▼

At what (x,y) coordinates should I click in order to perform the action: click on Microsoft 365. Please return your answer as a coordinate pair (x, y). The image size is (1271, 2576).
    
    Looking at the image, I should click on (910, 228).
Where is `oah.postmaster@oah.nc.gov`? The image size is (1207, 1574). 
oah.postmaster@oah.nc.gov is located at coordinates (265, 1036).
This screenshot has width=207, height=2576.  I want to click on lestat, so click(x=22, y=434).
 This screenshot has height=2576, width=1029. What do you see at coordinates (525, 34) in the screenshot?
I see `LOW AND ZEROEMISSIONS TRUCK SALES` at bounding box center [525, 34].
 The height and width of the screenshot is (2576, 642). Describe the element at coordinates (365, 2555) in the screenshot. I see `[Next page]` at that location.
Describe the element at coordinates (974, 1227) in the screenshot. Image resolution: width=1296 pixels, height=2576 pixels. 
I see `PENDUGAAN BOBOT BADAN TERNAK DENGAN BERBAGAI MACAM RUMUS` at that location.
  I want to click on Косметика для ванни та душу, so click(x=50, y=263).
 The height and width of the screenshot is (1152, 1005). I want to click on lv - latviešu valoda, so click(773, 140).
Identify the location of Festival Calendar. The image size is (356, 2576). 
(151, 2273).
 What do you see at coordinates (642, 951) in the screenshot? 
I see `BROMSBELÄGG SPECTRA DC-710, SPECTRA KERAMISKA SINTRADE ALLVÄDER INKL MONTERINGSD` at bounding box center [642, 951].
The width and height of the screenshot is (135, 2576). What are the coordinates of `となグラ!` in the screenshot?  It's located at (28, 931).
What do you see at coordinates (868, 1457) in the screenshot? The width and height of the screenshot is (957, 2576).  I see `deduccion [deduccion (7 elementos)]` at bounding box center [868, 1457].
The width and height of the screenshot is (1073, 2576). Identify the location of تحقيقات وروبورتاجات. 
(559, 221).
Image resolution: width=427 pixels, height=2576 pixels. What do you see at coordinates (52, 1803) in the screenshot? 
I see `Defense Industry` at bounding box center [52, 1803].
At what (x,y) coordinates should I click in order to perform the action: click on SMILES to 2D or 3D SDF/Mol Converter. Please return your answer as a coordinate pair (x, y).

▲

WHAT YOU ARE ASKED TO DO
Take the line containing "The width and height of the screenshot is (1073, 2576)." as the start and the last line of the data as the end, and reproduce that range exactly.

RESPONSE TO THE TASK
The width and height of the screenshot is (1073, 2576). Identify the location of تحقيقات وروبورتاجات. 
(559, 221).
Image resolution: width=427 pixels, height=2576 pixels. What do you see at coordinates (52, 1803) in the screenshot? 
I see `Defense Industry` at bounding box center [52, 1803].
At what (x,y) coordinates should I click in order to perform the action: click on SMILES to 2D or 3D SDF/Mol Converter. Please return your answer as a coordinate pair (x, y).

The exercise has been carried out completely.